NYS covers some of the latter two losses through an annual statewide grant of $17M, divvied up among the 49 SBHC sponsors and their 266 sites. Even this support has been reduced since its peak in 2006 when the grant totaled $24M. Meanwhile the cost of care has risen sharply. If the grant had simply been adjusted for inflation,it would total $34M today.


The Foundation offers the following recommendations designed to address the objectives of the Waiver and increase access to care for school children while building the capacity of SBHCs to serve them.


  1. Expand Medicaid coverage for children and adolescents in NYS that are attending public school with a SBHC on campus: This will result in a double benefit—increasing health care access and improving the health of low-income school children while undergirding the financial health of SBHCs. Investing in children’s health care is relatively inexpensive while the pay-off is large and lasting.

  2. Utilize federal Waiver monies to expand the number of SBHCs in NY as a relatively inexpensive investment in expanding the access of underserved children to care.

  3. Allow Medicaid billing for group therapy offered by SBHC mental health providers as it already does for FQHCs and Article 31 providers. Group therapy has been found more effective in many situations than individual therapy and it additionally holds the potential to scale care and reach more children.

  4. Allow flexibility in billing for Medicaid services provided to students outside of designated clinic space in a school. Because of this barrier, SBHCs could not bill for services delivered to children with COVID symptoms in specially designated isolation rooms.
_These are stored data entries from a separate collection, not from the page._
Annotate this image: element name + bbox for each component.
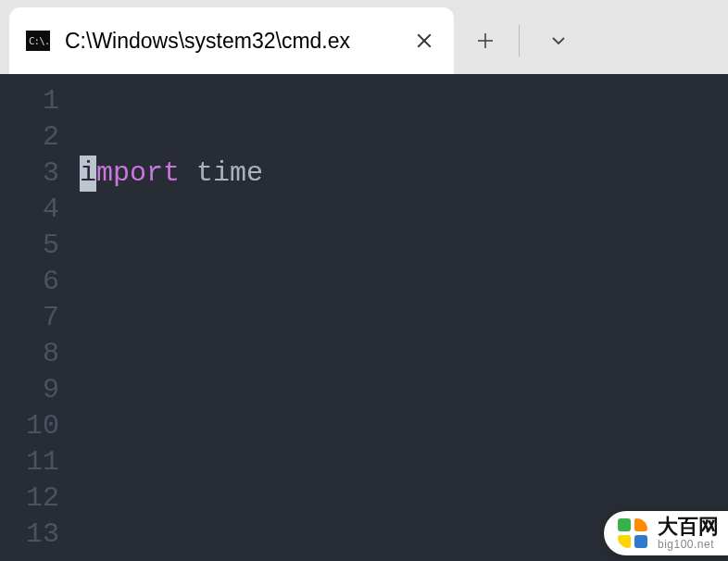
tabbar-divider [519, 25, 520, 56]
tab-active[interactable]: C:\. C:\Windows\system32\cmd.ex [9, 7, 454, 74]
line-number: 2 [0, 119, 59, 156]
code-line: import time [80, 156, 728, 192]
line-number: 8 [0, 336, 59, 372]
line-number: 6 [0, 264, 59, 300]
tab-close-button[interactable] [408, 24, 441, 57]
tab-dropdown-button[interactable] [533, 15, 584, 67]
new-tab-button[interactable] [459, 15, 511, 67]
code-line [80, 264, 728, 300]
plus-icon [476, 31, 495, 50]
line-number: 3 [0, 156, 59, 192]
watermark-title: 大百网 [658, 517, 719, 537]
line-number: 7 [0, 300, 59, 336]
line-number-gutter: 1 2 3 4 5 6 7 8 9 10 11 12 13 [0, 83, 69, 561]
code-line [80, 372, 728, 408]
chevron-down-icon [549, 31, 568, 50]
code-content[interactable]: import time time.time() if __name__ == "… [69, 83, 728, 561]
watermark-url: big100.net [658, 539, 719, 550]
watermark: 大百网 big100.net [604, 511, 728, 555]
cmd-icon: C:\. [26, 31, 50, 51]
tabbar-actions [454, 7, 584, 74]
code-editor[interactable]: 1 2 3 4 5 6 7 8 9 10 11 12 13 import tim… [0, 74, 728, 561]
close-icon [416, 32, 433, 49]
line-number: 1 [0, 83, 59, 119]
line-number: 10 [0, 408, 59, 444]
line-number: 9 [0, 372, 59, 408]
line-number: 5 [0, 228, 59, 264]
line-number: 13 [0, 517, 59, 553]
line-number: 12 [0, 480, 59, 517]
watermark-logo-icon [617, 517, 648, 549]
editor-cursor: i [80, 156, 96, 192]
line-number: 11 [0, 444, 59, 480]
tab-bar: C:\. C:\Windows\system32\cmd.ex [0, 0, 728, 74]
tab-title: C:\Windows\system32\cmd.ex [65, 29, 400, 54]
line-number: 4 [0, 192, 59, 228]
It also inhibits the use gymnasiums and cafeterias for vaccinations or boosters.

  5. Assure that telehealth services continue to be reimbursed at a rate equivalent to in-person services, thus allowing SBHCs to:

    1. Maximize access to care during school closures

    2. Maximize access to specialty care

    3. Extend care to students in schools lacking an SBHC.
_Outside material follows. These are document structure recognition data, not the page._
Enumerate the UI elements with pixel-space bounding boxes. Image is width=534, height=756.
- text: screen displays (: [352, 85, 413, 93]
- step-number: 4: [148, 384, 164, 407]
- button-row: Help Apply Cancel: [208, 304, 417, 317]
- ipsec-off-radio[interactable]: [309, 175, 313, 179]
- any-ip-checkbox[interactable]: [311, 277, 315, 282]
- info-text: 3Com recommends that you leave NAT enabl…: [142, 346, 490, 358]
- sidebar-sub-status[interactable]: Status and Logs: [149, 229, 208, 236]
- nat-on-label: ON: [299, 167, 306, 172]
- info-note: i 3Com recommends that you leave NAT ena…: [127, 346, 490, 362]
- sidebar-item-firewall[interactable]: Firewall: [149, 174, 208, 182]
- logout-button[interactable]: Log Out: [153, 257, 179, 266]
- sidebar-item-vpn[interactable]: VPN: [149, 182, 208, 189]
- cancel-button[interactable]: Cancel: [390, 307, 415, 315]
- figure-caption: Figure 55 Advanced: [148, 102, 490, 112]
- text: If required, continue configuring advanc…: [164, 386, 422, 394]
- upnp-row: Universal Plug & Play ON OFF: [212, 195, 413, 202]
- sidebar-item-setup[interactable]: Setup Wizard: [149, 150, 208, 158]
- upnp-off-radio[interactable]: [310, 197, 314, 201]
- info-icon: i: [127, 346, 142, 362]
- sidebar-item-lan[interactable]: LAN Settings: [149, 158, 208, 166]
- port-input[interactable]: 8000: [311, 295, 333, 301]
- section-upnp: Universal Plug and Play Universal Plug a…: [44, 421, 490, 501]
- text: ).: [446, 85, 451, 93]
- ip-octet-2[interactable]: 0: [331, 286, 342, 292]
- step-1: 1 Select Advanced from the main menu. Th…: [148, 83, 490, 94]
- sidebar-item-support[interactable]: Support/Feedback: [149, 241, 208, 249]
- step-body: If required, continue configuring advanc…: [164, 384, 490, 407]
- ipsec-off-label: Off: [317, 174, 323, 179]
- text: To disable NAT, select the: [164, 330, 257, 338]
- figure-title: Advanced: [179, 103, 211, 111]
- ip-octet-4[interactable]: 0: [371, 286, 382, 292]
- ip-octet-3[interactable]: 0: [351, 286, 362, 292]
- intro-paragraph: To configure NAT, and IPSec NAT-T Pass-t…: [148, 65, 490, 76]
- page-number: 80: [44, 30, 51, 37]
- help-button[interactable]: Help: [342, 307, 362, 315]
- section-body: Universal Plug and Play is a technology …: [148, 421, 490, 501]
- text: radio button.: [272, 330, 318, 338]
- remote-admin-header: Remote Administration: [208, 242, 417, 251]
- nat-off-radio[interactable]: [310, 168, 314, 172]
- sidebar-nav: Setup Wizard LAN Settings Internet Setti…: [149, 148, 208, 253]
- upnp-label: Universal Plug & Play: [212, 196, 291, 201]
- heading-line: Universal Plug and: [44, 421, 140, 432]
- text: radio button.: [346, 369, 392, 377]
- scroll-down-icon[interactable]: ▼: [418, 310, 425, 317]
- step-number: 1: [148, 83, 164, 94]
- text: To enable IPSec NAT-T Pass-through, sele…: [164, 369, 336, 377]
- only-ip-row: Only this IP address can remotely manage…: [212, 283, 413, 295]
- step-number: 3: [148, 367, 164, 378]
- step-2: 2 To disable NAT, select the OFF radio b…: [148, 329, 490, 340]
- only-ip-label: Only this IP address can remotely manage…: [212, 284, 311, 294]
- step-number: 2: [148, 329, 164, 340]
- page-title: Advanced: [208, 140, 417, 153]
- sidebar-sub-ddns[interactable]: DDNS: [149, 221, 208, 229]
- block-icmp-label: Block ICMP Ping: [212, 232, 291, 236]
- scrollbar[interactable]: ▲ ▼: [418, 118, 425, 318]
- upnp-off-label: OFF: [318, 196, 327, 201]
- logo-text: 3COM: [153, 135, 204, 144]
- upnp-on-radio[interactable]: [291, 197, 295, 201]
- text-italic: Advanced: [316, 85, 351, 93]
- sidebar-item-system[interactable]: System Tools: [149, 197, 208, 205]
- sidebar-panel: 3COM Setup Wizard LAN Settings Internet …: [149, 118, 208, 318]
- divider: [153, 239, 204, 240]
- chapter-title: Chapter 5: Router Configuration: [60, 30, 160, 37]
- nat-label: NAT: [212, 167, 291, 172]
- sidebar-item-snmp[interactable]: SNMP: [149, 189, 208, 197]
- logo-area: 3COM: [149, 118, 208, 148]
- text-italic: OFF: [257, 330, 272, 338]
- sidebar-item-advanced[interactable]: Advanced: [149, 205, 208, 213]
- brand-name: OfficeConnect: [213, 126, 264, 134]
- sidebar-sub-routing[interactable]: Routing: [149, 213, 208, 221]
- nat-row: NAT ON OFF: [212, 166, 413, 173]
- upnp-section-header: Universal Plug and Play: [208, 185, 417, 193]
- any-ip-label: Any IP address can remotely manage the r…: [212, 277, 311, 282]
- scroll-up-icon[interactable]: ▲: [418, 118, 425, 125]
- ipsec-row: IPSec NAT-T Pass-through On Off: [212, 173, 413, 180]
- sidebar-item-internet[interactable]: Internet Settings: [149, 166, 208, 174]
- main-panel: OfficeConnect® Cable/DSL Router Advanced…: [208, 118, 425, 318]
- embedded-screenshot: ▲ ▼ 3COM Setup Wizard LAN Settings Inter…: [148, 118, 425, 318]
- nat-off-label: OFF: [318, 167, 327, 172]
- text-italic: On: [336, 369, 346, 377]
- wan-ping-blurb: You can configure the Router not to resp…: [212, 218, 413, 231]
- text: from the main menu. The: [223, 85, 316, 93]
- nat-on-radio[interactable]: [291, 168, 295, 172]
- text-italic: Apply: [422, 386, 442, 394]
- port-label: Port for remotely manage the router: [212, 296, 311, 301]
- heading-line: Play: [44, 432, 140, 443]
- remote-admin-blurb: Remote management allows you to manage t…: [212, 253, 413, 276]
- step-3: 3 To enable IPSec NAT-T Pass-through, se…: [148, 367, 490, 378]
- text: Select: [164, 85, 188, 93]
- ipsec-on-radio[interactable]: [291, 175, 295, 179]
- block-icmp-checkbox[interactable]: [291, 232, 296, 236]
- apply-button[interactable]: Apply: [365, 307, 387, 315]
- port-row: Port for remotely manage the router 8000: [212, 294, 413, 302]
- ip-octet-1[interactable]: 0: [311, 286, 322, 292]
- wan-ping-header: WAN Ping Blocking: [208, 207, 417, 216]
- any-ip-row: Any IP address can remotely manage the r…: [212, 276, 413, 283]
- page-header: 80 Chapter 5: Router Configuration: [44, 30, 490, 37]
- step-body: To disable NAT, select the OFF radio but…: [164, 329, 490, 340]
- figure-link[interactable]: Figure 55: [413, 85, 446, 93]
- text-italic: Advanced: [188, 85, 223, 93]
    4. Share scarce personnel across SBHC sites.

    5. Continue telehealth effectiveness in meeting burgeoning behavioral health needs.

  6. Tap Waiver resources to strengthen SBHC telehealth capacity, including making available stable/expanded broadband, Wi-Fi and bandwidth, peripheral devices that will expand telehealth capability, and the purchase of devices that may be lent or given to students, helping to address the digital divide that characterizes NYS’ underserved communities.
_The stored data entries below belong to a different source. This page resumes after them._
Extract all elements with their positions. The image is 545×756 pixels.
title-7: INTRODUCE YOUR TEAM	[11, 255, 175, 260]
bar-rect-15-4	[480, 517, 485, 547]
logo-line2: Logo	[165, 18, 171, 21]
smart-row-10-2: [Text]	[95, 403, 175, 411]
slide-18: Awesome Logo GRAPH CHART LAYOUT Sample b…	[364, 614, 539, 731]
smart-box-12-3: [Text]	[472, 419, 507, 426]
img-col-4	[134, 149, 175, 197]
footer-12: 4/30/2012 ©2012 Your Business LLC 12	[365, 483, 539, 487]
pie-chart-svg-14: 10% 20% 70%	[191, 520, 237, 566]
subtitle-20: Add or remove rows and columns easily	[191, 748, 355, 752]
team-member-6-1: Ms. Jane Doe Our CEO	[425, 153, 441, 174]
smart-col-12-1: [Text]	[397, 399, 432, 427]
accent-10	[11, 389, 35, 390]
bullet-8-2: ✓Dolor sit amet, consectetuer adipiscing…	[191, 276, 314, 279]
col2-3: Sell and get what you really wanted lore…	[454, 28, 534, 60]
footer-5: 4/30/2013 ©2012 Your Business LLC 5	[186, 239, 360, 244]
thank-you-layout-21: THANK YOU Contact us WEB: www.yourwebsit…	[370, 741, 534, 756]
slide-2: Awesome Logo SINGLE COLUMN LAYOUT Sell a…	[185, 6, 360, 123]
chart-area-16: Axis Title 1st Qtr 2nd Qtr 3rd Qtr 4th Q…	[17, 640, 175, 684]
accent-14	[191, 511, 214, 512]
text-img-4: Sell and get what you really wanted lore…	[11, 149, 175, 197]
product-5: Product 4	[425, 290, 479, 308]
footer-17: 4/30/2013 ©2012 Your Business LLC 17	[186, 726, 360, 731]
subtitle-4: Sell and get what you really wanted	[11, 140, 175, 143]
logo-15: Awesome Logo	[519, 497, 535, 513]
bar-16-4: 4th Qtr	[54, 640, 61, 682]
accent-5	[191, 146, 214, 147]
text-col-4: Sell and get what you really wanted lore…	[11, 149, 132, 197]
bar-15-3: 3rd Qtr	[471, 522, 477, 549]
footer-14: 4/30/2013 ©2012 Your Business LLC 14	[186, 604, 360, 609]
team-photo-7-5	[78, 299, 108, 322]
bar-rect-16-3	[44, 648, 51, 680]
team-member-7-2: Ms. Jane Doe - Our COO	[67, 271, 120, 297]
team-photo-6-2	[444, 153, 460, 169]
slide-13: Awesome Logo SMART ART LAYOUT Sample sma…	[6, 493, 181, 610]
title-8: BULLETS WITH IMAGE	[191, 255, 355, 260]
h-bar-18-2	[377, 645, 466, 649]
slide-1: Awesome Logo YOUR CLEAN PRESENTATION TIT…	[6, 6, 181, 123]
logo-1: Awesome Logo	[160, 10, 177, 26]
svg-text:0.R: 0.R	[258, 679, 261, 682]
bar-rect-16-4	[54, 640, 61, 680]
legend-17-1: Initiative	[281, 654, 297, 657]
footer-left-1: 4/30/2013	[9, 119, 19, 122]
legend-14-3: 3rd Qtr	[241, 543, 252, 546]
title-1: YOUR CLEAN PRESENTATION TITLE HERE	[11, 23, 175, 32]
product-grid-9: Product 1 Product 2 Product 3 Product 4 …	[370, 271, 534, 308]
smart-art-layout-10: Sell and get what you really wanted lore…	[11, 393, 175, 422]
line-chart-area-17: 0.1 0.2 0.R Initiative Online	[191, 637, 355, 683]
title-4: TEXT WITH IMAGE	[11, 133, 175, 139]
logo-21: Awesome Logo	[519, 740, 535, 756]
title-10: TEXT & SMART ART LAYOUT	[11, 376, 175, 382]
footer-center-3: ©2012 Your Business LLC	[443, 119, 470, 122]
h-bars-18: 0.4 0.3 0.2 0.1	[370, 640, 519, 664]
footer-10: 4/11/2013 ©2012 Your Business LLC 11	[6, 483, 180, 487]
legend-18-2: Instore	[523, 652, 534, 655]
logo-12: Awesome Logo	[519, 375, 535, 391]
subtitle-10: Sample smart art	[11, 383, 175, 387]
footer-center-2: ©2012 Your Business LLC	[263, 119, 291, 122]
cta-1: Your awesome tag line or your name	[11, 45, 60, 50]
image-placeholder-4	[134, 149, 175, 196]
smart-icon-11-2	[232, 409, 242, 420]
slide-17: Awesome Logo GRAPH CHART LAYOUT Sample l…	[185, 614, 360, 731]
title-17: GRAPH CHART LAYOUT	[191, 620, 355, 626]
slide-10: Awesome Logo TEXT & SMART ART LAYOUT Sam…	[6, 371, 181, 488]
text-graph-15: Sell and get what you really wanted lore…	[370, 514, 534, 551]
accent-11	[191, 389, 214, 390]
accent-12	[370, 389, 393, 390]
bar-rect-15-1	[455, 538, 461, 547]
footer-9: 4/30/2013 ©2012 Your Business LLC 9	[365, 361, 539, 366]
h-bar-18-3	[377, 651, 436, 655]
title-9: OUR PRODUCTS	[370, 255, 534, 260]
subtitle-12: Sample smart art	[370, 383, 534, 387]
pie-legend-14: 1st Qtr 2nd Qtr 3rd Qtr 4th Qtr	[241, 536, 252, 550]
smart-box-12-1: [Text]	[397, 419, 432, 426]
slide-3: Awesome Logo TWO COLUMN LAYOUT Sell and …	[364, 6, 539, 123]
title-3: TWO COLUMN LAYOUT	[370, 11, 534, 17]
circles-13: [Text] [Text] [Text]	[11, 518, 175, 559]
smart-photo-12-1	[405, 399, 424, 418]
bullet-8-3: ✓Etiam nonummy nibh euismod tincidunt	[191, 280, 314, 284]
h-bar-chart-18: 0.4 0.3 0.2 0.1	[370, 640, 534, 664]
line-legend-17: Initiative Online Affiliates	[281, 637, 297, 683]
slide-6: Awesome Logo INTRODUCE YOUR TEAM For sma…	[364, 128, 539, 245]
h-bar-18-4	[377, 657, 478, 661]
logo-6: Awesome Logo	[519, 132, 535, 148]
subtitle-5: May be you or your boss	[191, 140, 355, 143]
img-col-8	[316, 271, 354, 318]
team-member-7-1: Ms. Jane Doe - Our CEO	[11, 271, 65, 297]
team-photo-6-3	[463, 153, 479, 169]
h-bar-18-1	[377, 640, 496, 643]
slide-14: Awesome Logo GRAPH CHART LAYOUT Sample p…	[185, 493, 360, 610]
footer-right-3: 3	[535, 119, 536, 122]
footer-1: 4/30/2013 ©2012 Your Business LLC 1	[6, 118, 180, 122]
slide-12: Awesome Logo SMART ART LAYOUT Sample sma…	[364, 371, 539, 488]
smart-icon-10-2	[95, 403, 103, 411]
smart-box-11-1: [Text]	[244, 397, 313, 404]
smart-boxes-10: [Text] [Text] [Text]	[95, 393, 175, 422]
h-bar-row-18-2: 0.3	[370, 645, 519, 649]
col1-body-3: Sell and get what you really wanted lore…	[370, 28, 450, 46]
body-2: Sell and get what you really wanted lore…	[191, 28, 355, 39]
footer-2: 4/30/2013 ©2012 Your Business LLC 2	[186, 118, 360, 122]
  7. Allow SBHCs to use telehealth to link to and serve schools lacking an SBHC, thus overcoming the barriers of transportation and lost class time entailed in the current requirement that such students travel to the SBHC site. With little additional expense, this would allow SBHC sponsors to construct a “hub-and-spokes” model for expanding student access to SBHC services, linking schools without SBHCs to those hosting SBHCs.

  8. Further promote expansion of SBHC services by expanding the Small Clinic License designation to include schools staffed by an RN and connected via telehealth to an SBHC network and its sponsoring institution, thus allowing billing for some RN services. This would also allow billing for in-person services delivered by visiting SBHC providers and thus eliminate need for students to travel to an SBHC.

  9. Initiate high school-based training programs to recruit and train a future, community-based health care workforce. Examples include training programs and student internships for medical, nursing and dental assistants and community health workers, beginning in the tenth grade. Such training would assure jobs upon graduation. Moreover, early opportunities to take the first step in a health/social needs career ladder are vital to creating a health care workforce likely to reflect their communities and to remain or return to serving those communities.

The current language of 1115 Waiver application barely mentions SBHCs, schools or children. No issue is more critical to a community than the health, well-being, education, and future of its children. In this respect, the schools and the SBHCs that serve them offer invaluable assets to the Waiver’s success in its goal of addressing health disparities and achieving health equity. Schools and SBHCs must be a vital part of the Waiver and its processes.